Zvec: A lightweight, fast, in-process vector database

57 points2 daysgithub.com

simonw • 2 hours ago

Their self-reported benchmarks have them out-performing pinecone by 7x in queries-per-second: https://zvec.org/en/docs/benchmarks/

I'd love to see those results independently verified, and I'd also love a good explanation of how they're getting such great performance.

ashvardanian • 46 minutes ago

8K QPS is probably quite trivial on their setup and a 10M dataset. I rarely use comparably small instances & datasets in my benchmarks, but on 100M-1B datasets on a larger dual-socket server, 100K QPS was easily achievable in 2023: https://www.unum.cloud/blog/2023-11-07-scaling-vector-search... ;)

Typically, the recipe is to keep the hot parts of the data structure in SRAM in CPU caches and a lot of SIMD. At the time of those measurements, USearch used ~100 custom kernels for different data types, similarity metrics, and hardware platforms. The upcoming release of the underlying SimSIMD micro-kernels project will push this number beyond 1000. So we should be able to squeeze a lot more performance later this year.

clemlesne • 3 hours ago

Did someone compared with uSearch (https://github.com/unum-cloud/USearch)?

neilellis • 1 hour ago

That I would like to see too, usearch is amazingly fast, 44m embeddings in < 100ms

cjonas • 35 minutes ago

How does this compare to duckdbs vector capabilities (vss extension)?

_pdp_ • 2 hours ago

I thought you need memory for these things and CPU is not the bottleneck?

binarymax • 52 minutes ago

I haven’t looked at this repo, but new techniques taking advantage of nvme and io_uring make on disk performance really good without needing to keep everything in RAM.

skybrian • 2 hours ago

Are these sort of similarity searches useful for classifying text?

CuriouslyC • 2 hours ago

Embeddings are good at partitioning document stores at a coarse grained level, and they can be very useful for documents where there's a lot of keyword overlap and the semantic differentiation is distributed. They're definitely not a good primary recall mechanism, and they often don't even fully pull weight for their cost in hybrid setups, so it's worth doing evals for your specific use case.

neilellis • 1 hour ago

Yes, also for semantic indexes, I use one for person/role/org matches. So that CEO == chief executive ~= managing director good when you have grey data and multiple look up data sources that use different terms.

esafak • 2 hours ago

You could assign the cluster based on what the k nearest neighbors are, if there is a clear majority.
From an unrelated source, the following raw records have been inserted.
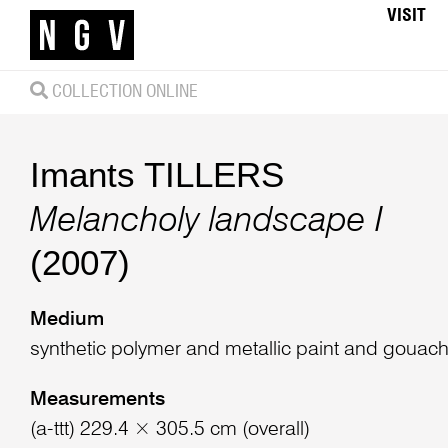
VISIT
COLLECTION ONLINE
Imants TILLERS
Melancholy landscape I
(2007)
Medium
synthetic polymer and metallic paint and goua
Measurements
(a-ttt) 229.4 × 305.5 cm (overall)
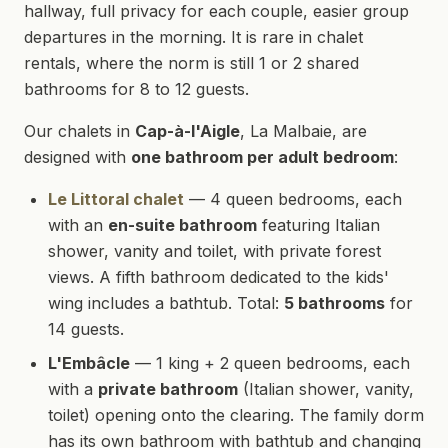
hallway, full privacy for each couple, easier group
departures in the morning. It is rare in chalet
rentals, where the norm is still 1 or 2 shared
bathrooms for 8 to 12 guests.
Our chalets in
Cap-à-l'Aigle
, La Malbaie, are
designed with
one bathroom per adult bedroom
:
Le Littoral chalet
— 4 queen bedrooms, each
with an
en-suite bathroom
featuring Italian
shower, vanity and toilet, with private forest
views. A fifth bathroom dedicated to the kids'
wing includes a bathtub. Total:
5 bathrooms
for
14 guests.
L'Embâcle
— 1 king + 2 queen bedrooms, each
with a
private bathroom
(Italian shower, vanity,
toilet) opening onto the clearing. The family dorm
has its own bathroom with bathtub and changing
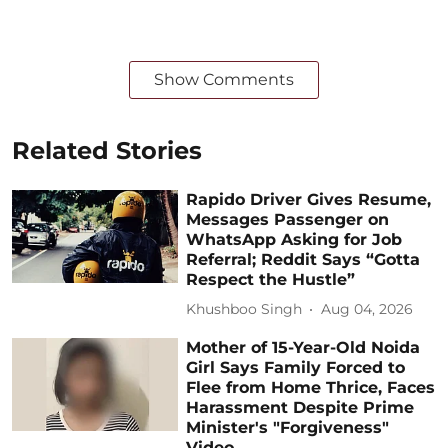
Show Comments
Related Stories
Rapido Driver Gives Resume,
Messages Passenger on
WhatsApp Asking for Job
Referral; Reddit Says “Gotta
Respect the Hustle”
Khushboo Singh
Aug 04, 2026
Mother of 15-Year-Old Noida
Girl Says Family Forced to
Flee from Home Thrice, Faces
Harassment Despite Prime
Minister's "Forgiveness"
Video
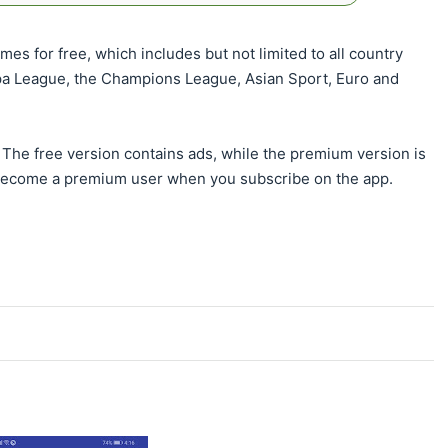
es for free, which includes but not limited to all country
pa League, the Champions League, Asian Sport, Euro and
The free version contains ads, while the premium version is
become a premium user when you subscribe on the app.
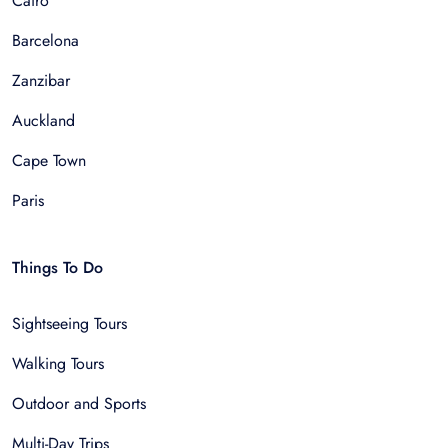
Cairo
Barcelona
Zanzibar
Auckland
Cape Town
Paris
Things To Do
Sightseeing Tours
Walking Tours
Outdoor and Sports
Multi-Day Trips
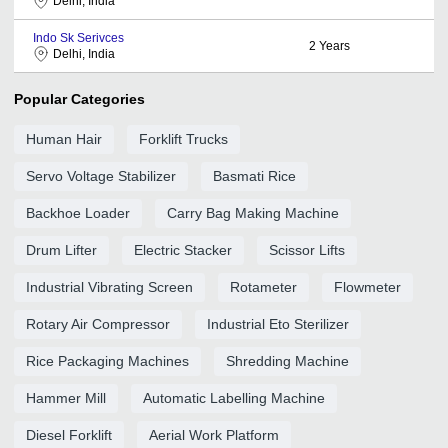
Delhi, India
Indo Sk Serivces
2
Years
Delhi, India
Popular Categories
Human Hair
Forklift Trucks
Servo Voltage Stabilizer
Basmati Rice
Backhoe Loader
Carry Bag Making Machine
Drum Lifter
Electric Stacker
Scissor Lifts
Industrial Vibrating Screen
Rotameter
Flowmeter
Rotary Air Compressor
Industrial Eto Sterilizer
Rice Packaging Machines
Shredding Machine
Hammer Mill
Automatic Labelling Machine
Diesel Forklift
Aerial Work Platform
The quality will depend on the suitability of your embeddings.

OutOfHere • 2 hours ago

It altogether depends on the quality and suitability of the provided embedding vector that you provide. Even with a long embedding vector using a recent model, my estimation is that the classification will be better than random but not too accurate. You would typically do better by asking a large model directly for a classification. The good thing is that it is often easy to create a small human labeled dataset and estimate the error confusion matrix via each approach.